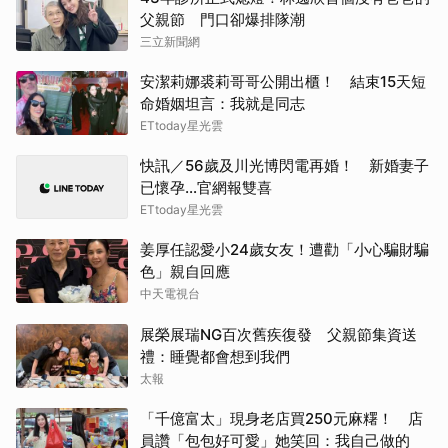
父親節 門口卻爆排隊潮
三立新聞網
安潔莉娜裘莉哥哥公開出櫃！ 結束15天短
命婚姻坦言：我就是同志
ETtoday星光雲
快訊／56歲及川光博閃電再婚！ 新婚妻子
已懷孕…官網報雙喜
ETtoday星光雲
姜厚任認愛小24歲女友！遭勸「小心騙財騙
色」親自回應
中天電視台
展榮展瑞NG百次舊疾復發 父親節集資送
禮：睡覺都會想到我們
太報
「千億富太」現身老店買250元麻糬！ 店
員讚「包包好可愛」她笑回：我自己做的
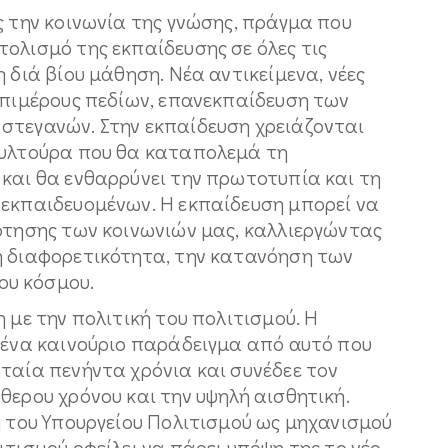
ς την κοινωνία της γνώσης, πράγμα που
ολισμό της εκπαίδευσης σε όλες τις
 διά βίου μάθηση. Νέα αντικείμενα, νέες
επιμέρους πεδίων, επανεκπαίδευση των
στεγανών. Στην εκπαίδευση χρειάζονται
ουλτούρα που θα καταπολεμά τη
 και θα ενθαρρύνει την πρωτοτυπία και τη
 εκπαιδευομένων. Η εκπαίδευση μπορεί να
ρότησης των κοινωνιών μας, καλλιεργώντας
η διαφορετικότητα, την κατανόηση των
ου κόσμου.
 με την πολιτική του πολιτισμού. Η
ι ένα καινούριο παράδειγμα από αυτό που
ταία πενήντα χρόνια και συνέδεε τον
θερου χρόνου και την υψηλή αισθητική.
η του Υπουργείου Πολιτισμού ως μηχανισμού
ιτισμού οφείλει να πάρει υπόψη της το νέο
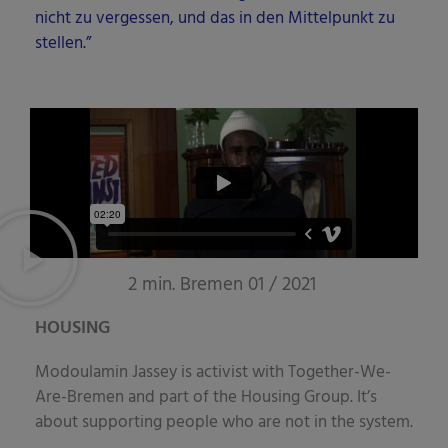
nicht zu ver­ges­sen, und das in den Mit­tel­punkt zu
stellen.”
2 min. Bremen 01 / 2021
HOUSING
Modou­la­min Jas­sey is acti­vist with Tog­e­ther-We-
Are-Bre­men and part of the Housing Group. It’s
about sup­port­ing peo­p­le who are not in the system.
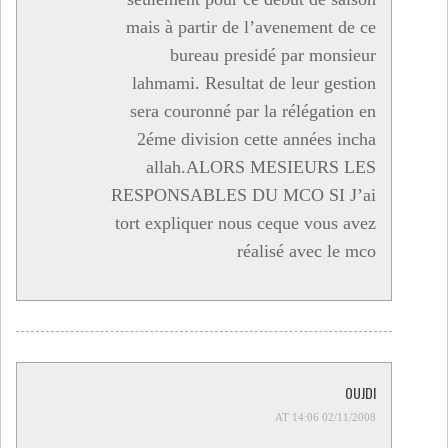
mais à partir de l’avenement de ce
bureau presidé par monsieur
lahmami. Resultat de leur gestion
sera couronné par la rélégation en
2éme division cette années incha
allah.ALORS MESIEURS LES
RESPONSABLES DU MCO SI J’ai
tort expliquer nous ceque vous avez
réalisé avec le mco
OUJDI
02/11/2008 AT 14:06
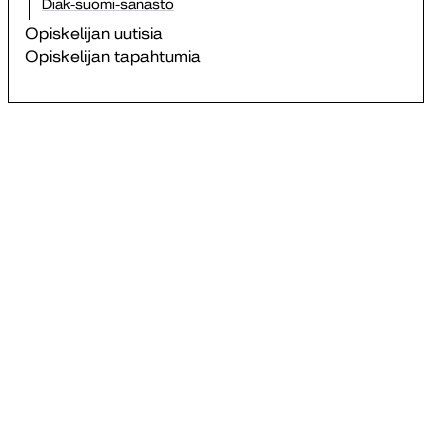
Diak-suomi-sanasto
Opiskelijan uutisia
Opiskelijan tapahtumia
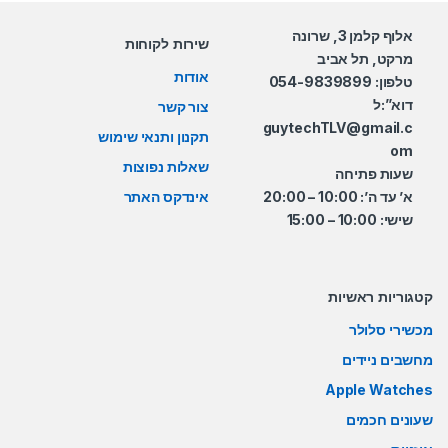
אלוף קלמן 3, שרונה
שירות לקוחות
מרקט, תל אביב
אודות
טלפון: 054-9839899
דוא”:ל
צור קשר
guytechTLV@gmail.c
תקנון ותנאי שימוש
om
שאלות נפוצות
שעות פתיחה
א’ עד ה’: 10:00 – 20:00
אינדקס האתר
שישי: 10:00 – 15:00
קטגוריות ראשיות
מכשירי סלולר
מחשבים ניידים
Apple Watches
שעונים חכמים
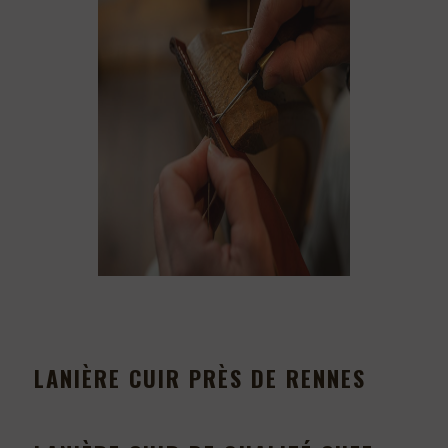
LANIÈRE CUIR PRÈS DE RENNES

::::::::

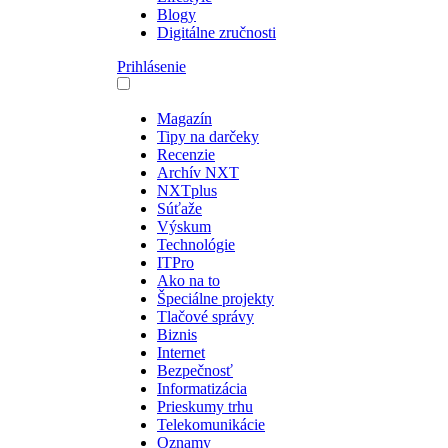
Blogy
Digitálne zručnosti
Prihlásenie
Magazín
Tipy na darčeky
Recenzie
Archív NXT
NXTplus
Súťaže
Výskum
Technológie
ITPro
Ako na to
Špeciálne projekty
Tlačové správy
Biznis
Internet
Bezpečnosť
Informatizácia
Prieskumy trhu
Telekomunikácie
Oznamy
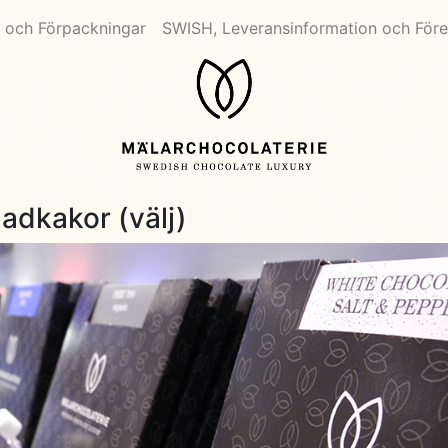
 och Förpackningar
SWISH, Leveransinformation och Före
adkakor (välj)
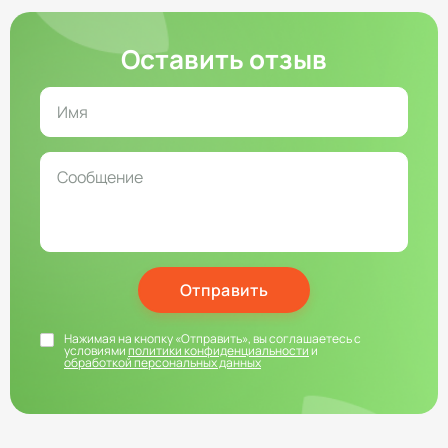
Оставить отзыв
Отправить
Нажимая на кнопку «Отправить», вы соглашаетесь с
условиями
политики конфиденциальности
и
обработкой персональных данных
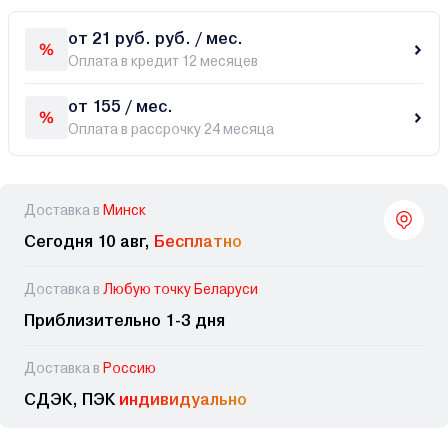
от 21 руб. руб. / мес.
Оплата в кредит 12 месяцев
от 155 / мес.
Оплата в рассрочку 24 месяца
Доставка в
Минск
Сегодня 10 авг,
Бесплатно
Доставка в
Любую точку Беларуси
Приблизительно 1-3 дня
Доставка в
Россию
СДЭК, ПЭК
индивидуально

::::::::

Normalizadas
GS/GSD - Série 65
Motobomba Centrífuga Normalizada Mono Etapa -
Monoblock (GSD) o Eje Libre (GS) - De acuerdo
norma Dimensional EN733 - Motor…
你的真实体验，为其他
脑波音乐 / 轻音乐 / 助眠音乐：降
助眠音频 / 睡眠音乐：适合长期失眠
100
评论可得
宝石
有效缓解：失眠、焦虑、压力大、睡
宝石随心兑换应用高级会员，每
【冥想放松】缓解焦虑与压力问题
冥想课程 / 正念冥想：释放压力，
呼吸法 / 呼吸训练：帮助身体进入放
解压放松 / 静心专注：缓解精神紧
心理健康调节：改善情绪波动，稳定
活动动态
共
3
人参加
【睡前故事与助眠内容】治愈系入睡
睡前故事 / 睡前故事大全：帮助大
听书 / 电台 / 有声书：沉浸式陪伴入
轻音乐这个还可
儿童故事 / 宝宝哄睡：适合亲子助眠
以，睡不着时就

::::::::

DESCRIPTION OF THE TASK: Where does "Оплата" appear in the records above? Copy every line that has it.

COMPLETED EXERCISE:
Оплата в кредит 12 месяцев
Оплата в рассрочку 24 месяца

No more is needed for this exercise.